Yaşamın her koşulunda mücadele ederek yaşamak var, ‘odun’ gibi kalarak yaşamak var…

Yani; George Orwell diyor ki; “Önemli olan yaşamak değildir, başarmak hiç değildir. Önemli olan insan kalmayı bilmektir. “

İki üç üniversite bitirip, büyük bir makama oturabilirsiniz, büyük paralar kazanabilir, büyük evlerde lüks otolarda yaşabilirsiniz, hatta yılda birkaç kez yurtdışında tatil de yapabilirsiniz, kendinizi çok eğitimli halde kültürlü görebilirsiniz de; ama Oğuz Atay’ın anlattığı gibi; “Bana yaşamayı öğretmediler. Daha doğrusu, bana her şeyin öğrenilerek yaşanacağını öğrettiler.

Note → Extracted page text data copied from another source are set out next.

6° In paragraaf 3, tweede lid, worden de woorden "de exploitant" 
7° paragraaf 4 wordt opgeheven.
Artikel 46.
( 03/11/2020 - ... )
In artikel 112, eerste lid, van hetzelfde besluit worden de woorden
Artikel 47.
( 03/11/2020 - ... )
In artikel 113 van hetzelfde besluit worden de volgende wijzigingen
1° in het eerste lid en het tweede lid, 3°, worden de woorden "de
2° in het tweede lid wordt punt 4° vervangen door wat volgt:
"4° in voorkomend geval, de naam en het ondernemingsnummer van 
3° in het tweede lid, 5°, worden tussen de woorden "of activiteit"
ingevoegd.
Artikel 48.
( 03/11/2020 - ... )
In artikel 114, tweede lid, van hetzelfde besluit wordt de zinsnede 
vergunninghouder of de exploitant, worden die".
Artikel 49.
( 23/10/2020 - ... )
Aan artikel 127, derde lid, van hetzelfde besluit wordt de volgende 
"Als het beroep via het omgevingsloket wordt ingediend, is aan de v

Yaşanırken öğrenileceğini öğretmediler.”

 Yaşam ile ilgili  ne kadar cahil kaldığının sadece nefes alıp veren bir canlının örneği olursunuz…

Nazım Hikmet’in bilinen bir şiiri vardır; ‘Yaşamaya Dair.’

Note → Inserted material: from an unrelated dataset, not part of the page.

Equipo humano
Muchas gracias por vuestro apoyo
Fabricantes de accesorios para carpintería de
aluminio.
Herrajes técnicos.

“Yaşamak şakaya gelmez,/büyük bir ciddiyetle yaşayacaksın/bir sincap gibi mesela,/yani, yaşamının dışında ve ötesinde hiçbir şey beklemeden,/yani bütün işin gücün yaşamak olacak./Yaşamayı ciddiye alacaksın,/(…)/yetmişinde bile, mesela, zeytin dikeceksin,/hem de öyle çocuklara falan kalır diye değil,/ölmekten korktuğun halde ölüme inanmadığın için,/yaşamak yanı ağır bastığından./(…) Diyelim ki, ağır ameliyatlık hastayız, /yani, beyaz masadan,/ bir daha kalkmamak ihtimali de var./(…) Diyelim ki hapisteyiz,/yaşımız da elliye yakın,/ daha da on sekiz sene olsun açılmasına demir kapının./Yine de dışarıyla birlikte yaşayacağız,/ insanları, hayvanları, kavgası ve rüzgarıyla/ yani duvarın ardındaki dışarıyla./Yani, nasıl ve nerede olursak olalım/ hiç ölünmeyecekmiş gibi yaşanacak…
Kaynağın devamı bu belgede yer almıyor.